SQLi hardened down to a handful of canonical best practices; prepared
statements solved a lot of it. Prompt injection has no such silver
bullet. Survivor stacks are closer to intrusion‑tolerant systems:
layered defenses, provenance, simulation, and recovery.

Such a stack **reduces risk**, it does not promise perfection.
Hofstadter has the Tortoise spell it out:

> *It is simply an inherent fact about record players that they can’t do
> all that you might wish them to be able to do. But if there is a
> defect anywhere, it is not in THEM, but in your expectations of what
> they should be able to do! And the Crab was just full of such
> unrealistic expectations.*

Security is a property of a system‑in‑environment, not an intrinsic
halo. General interpreters plus untrusted instructions yield diagonal
failures. You can bound that risk (languages, tools, contexts); you
cannot engineer it away.

### A Brief Word on Gödel

In *Contracrostipunctus*, the Tortoise teases Achilles: “I don’t suppose
that you know Gödel’s Incompleteness Theorem…” You don’t need the
formalism to get the gist. [Gödel’s
move](https://en.wikipedia.org/wiki/G%C3%B6del%27s_incompleteness_theorems)
was to construct a statement that **talks about the system** that tries
to prove it: a diagonal step that forces limits.
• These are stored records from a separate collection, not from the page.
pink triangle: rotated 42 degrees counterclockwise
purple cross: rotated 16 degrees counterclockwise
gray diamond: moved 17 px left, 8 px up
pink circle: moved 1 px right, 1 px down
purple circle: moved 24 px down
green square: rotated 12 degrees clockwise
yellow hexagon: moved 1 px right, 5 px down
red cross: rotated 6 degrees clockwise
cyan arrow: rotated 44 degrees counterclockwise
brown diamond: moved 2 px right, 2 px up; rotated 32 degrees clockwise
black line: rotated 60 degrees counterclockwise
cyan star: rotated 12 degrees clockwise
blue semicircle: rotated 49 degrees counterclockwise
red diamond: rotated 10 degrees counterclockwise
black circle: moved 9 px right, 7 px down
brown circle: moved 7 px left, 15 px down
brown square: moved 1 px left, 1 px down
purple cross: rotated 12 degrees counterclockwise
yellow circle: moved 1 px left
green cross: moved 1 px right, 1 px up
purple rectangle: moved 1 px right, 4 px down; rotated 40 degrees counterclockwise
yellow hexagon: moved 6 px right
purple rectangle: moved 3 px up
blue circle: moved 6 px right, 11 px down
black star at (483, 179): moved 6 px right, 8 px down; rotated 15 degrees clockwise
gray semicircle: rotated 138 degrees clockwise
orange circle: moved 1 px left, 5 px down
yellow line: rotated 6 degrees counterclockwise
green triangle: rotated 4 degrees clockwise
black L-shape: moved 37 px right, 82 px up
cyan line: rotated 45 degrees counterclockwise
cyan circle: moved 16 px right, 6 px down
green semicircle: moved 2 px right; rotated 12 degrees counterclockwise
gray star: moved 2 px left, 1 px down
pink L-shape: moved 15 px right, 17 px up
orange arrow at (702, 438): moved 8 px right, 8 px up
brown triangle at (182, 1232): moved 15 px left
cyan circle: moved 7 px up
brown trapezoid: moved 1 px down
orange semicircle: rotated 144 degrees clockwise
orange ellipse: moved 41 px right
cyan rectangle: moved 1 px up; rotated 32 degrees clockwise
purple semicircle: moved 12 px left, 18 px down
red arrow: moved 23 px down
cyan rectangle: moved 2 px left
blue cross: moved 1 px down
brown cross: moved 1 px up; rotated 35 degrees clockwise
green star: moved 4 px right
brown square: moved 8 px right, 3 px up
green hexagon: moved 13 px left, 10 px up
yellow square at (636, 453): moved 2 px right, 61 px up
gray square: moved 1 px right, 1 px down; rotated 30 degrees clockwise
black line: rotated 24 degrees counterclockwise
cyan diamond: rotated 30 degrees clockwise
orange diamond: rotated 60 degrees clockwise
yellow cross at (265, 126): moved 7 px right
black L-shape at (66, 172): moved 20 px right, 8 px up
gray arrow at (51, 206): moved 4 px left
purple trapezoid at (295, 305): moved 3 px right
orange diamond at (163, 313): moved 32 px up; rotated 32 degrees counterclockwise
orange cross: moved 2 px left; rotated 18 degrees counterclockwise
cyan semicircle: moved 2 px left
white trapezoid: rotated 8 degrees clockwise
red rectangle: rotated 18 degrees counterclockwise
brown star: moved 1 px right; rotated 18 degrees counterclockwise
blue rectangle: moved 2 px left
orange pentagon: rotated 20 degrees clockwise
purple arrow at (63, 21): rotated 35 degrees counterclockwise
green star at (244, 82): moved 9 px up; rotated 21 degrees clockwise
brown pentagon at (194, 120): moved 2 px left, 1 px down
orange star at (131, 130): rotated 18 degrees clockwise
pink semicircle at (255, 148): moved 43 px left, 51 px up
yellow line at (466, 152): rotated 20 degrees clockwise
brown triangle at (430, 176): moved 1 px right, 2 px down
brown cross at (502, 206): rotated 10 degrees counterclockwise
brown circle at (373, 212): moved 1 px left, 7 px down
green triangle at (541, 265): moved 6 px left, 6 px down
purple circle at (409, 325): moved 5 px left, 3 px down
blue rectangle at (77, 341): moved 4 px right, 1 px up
The moral for anyone deploying AI systems is conceptual, not formal:
whenever you build a powerful, general interpreter of strings, expect
there to be strings that **speak about your interpreter** and route
around your rules. The job is to constrain the language, the
environment, and the effects until the dangerous strings become either
inert or obvious.

### The Goblet and the Silence

*Contracrostipunctus* ends with a fragile image. Achilles gives the
Tortoise a glass goblet; moments later, while the Tortoise plays Bach, a
“shattering sound rudely interrupts his performance.”

> *And then… dead silence.*

Fault-tolerance isn’t a bug in complex systems; it’s a signature. The
work is not to imagine an unshatterable goblet or a perfect phonograph.
The work is to reduce risk, fail gracefully, and recover in ways that
honor the work at hand. Even if that means you now have a lower-fidelity
record player.

And if you haven’t read GEB, you should read GEB.